Cuando Tippi Hedren se protegía de los pájaros en la película de Hitchcock, lo hacía en una cabina telefónica. Clark Kent utilizaba las cabinas como improvisados vestuarios para convertirse en Superman y Trinity, en Matrix, se salva de ser atropellada brutalmente por un camión gracias a que la llamada que recibe en una cabina telefónica la devuelve al mundo real.

Son películas de los sesenta, setenta y noventa, fechas en las que las cabinas telefónicas suponían en las ciudades un elemento clave para comunicarse e incluso eran símbolo de progreso. El cine, como espejo de la sociedad, dio a las cabinas telefónicas un merecido protagonismo como "personajes secundarios" en infinidad de largometrajes, pero es más complicado encontrar estas referencias en películas modernas. Una generación de españoles ya vive sin haber realizado nunca una llamada a través de una cabina, y pronto habrá una nueva "camada" que ni siquiera sabrá que estas "reliquias" eran parte importante de las calles, tanto en Zamora como en el resto de ciudades del mundo.
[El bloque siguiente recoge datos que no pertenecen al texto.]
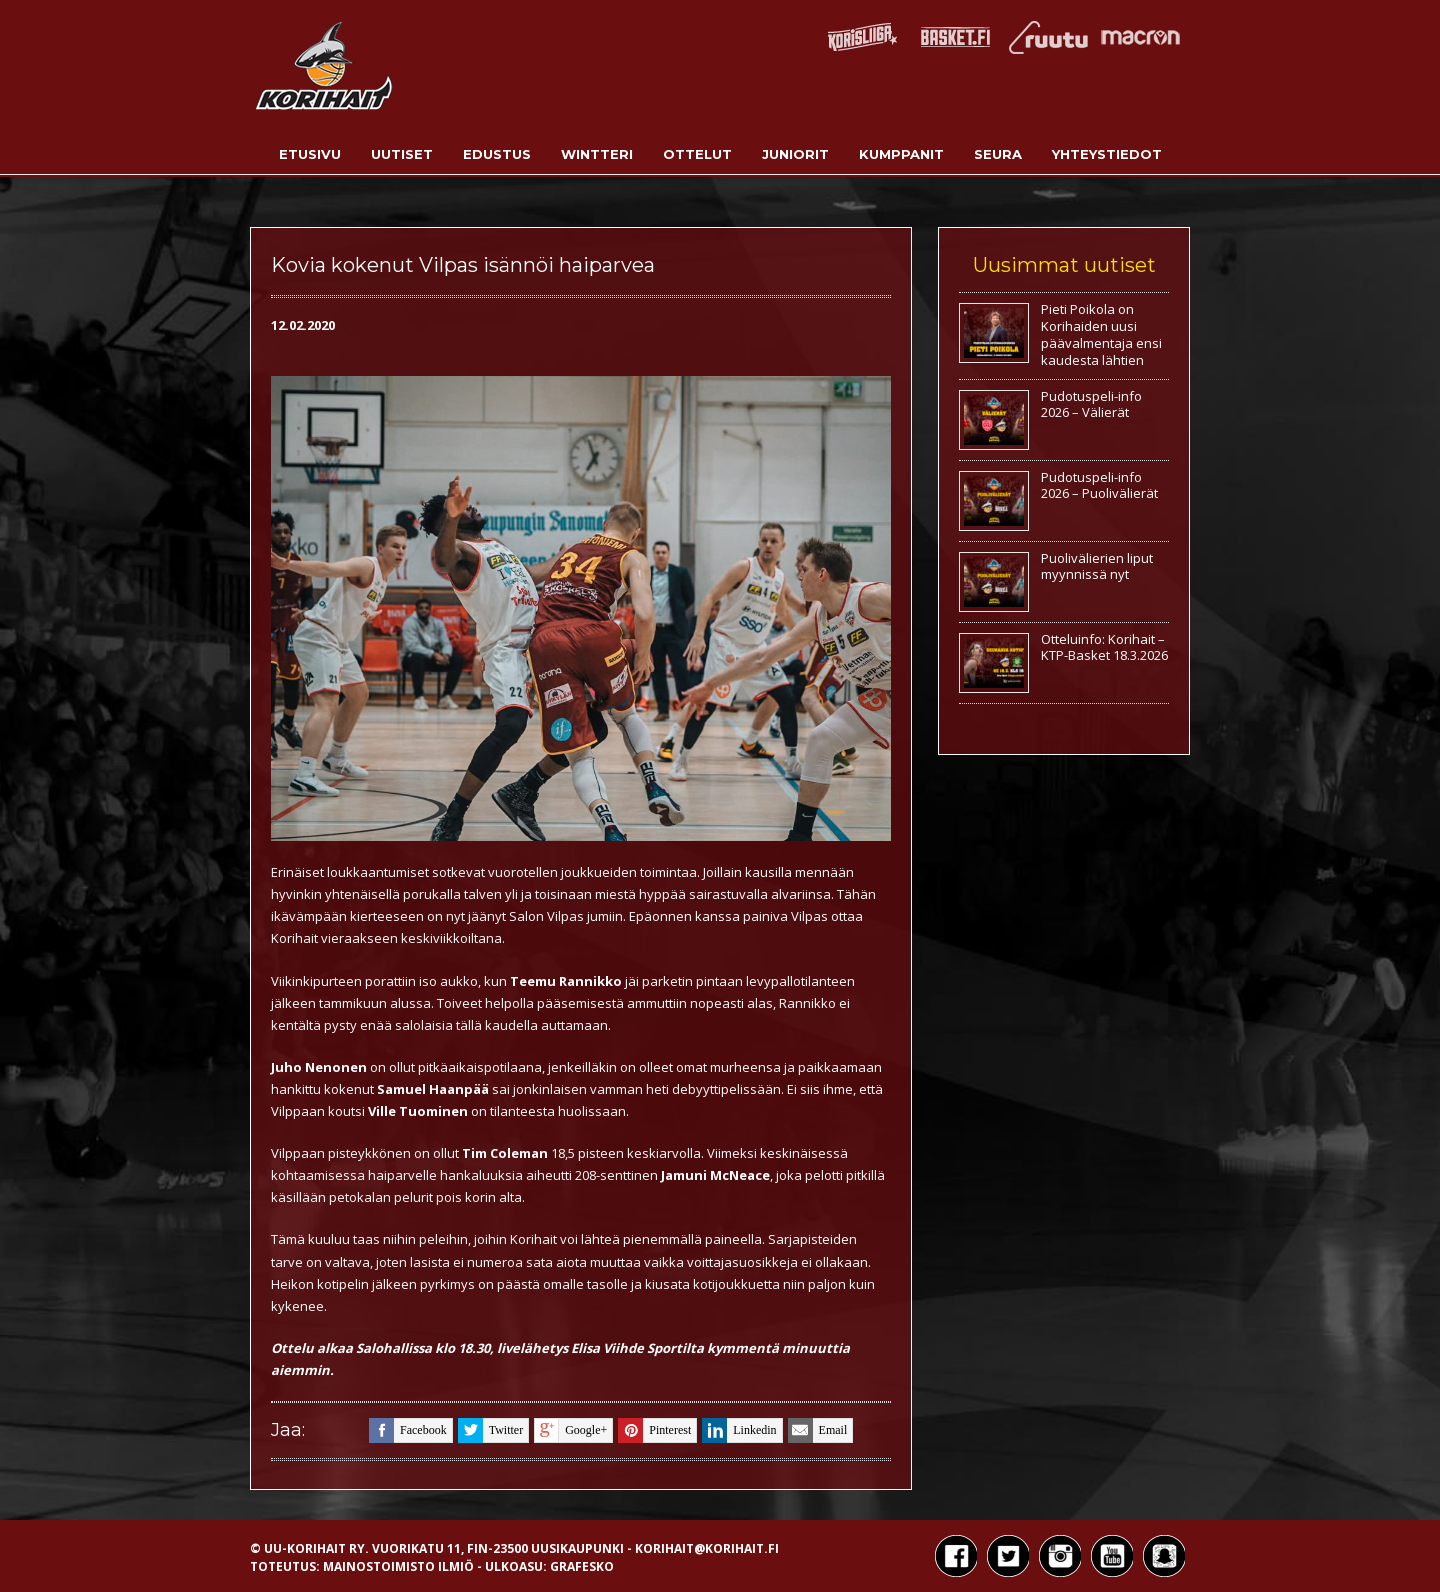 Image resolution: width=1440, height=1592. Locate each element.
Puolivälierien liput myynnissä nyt (1097, 566)
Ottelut (697, 154)
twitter (490, 1430)
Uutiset (402, 154)
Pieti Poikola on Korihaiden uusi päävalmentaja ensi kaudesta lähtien (1101, 334)
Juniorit (795, 154)
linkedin (739, 1430)
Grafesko (582, 1566)
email (818, 1430)
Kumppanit (901, 154)
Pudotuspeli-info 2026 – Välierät (1091, 404)
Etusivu (310, 154)
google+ (570, 1430)
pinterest (654, 1430)
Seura (998, 154)
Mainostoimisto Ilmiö (398, 1566)
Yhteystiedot (1107, 154)
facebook (408, 1430)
¿A qué viene todo esto? A que las cabinas pueden tener los días contados si el Gobierno, como parece, decide que ya no son de servicio público. Telefónica tiene la obligación de prestar el servicio y de mantener la infraestructura hasta dentro de dos meses. Si nada cambia, y parece que no va a ser así, las cabinas no serán obligatorias el 1 de enero y se podrá comenzar con su desmantelación.

Lo cierto es que tiene poco sentido que una provincia como Zamora, con más de 150.000 líneas móviles dadas de alta, todavía conserve 50 cabinas telefónicas. Las colas para hablar en las cabinas mejor situadas de la ciudad, así como las que se formaban en los teléfonos públicos instalados en los hospitales y en sus aledaños, son ya parte del pasado.

La mitad de las cabinas, dice Telefónica, no ha gestionado ni una sola llamada en los últimos meses. De las 18.000 que todavía existen en España, 12.000 no son rentables -y todavía parece un logro que 6.000 de ellas sí que lo sean-. Aunque la norma obliga a una cabina en los pueblos de más de 1.000 habitantes y a una adicional por cada 3.000 residentes, muchos jóvenes las miran como piezas de arqueología.

Con todo, las cabinas son valiosas en sí mismas. Prácticamente nadie las usa ya, pero están preparadas para soportar las inclemencias del tiempo. A 40 grados al sol en el mes de agosto o a diez negativos y congeladas en enero, las cabinas funcionan, y eso es mucho decir. Disponen además de corriente eléctrica y, más importante en el panorama actual, están conectadas a la red.

En los últimos meses se han puesto sobre la mesa diversas ideas para futuros usos, como puntos de acceso wifi en las calles o lugares en los que recargar el móvil u otros aparatos eléctricos de transporte. Existen también proyectos para convertir estos puntos en oficinas turísticas que ofrezcan información multimedia al visitante, algo similar a lo que ya ofrecen algunos centros comerciales.

Aunque su tiempo ha pasado, el futuro aún parece reservar un espacio para las cabinas en forma de un nuevo uso. Y no todo son malas noticias. De vuelta al cine, sin cabinas será ya imposible que José Luis López Vázquez se quede atrapado sufriendo, como sufría, una desesperación sin límites. Ventajas de la vida moderna.